It’s now two months into the ministry year, and I have a good problem. I need more leaders. Students are coming and bringing friends, which is good. The problem is we currently don’t have enough leaders to meaningfully engage with all of them. And, I don’t think I’m the only youth worker with this problem. Now, before you go out and ask just anyone to volunteer, I’d like to encourage you to think about who you are looking for and what you are asking them to do first. Because, not all volunteers are created equal…
For example, one of the biggest mistakes volunteers can make is treating your youth room like a playground and youth group nights like recess (more on that later…).
So, just stop for a second. Take a minute and think about what kind of volunteers you want serving with you. Because, what you really need is…
A team of people around you who love Jesus and teenagers as much as you do (or more).
A team of people who can see the potential in teenagers and not just focus on their problems.
A team of people who serve with grace and truth and not whistle-blowing rule enforcers.
A team of people who are willing to walk alongside students and not just watch them.
A team of people who are willing to make investments in students even when they’re not on the “clock.”
A team of people who are willing to serve no matter how hard or messy it gets.
What you really need is a team of mentors…not a team of playground duties.
You know who I’m talking about. Playground duties roam school playgrounds during recess with whistles around their necks. They watch kids and wait for problems to happen or rules to be broken. They blow whistles and enforce rules. They hang out on the playground during recess and then disappear. (I could keep going, but I’m beginning to have flashbacks to my own grade school playgrounds…) The point is you don’t want your volunteers to be like playground duties. You don’t want people who “clock in” for a couple of hours at youth group, and then “clock out” and go home. You don’t want chaperones or whistle blowers. You want mentors.

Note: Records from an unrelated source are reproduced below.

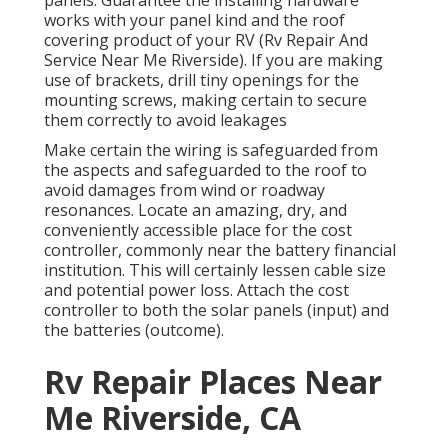
works with your panel kind and the roof
covering product of your RV (Rv Repair And
Service Near Me Riverside). If you are making
use of brackets, drill tiny openings for the
mounting screws, making certain to secure
them correctly to avoid leakages
Make certain the wiring is safeguarded from
the aspects and safeguarded to the roof to
avoid damages from wind or roadway
resonances. Locate an amazing, dry, and
conveniently accessible place for the cost
controller, commonly near the battery financial
institution. This will certainly lessen cable size
and potential power loss. Attach the cost
controller to both the solar panels (input) and
the batteries (outcome).
Rv Repair Places Near
Me Riverside, CA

So, think again about your volunteer team for a second. What kind of volunteers do you have? What kind of volunteers do you want to have? (Perhaps this would be a good time to write down some qualities that you want to look for in potential volunteers). And, how do you know if a volunteer is more like a playground duty or a mentor? (One good question to ask them might be “Why do you want to volunteer working with students?”)
It’s a good problem to need more volunteers, but don’t make it a bad problem by filling your volunteer team with the wrong people. Take the time to find (and invest in) people who are willing to mentor your students.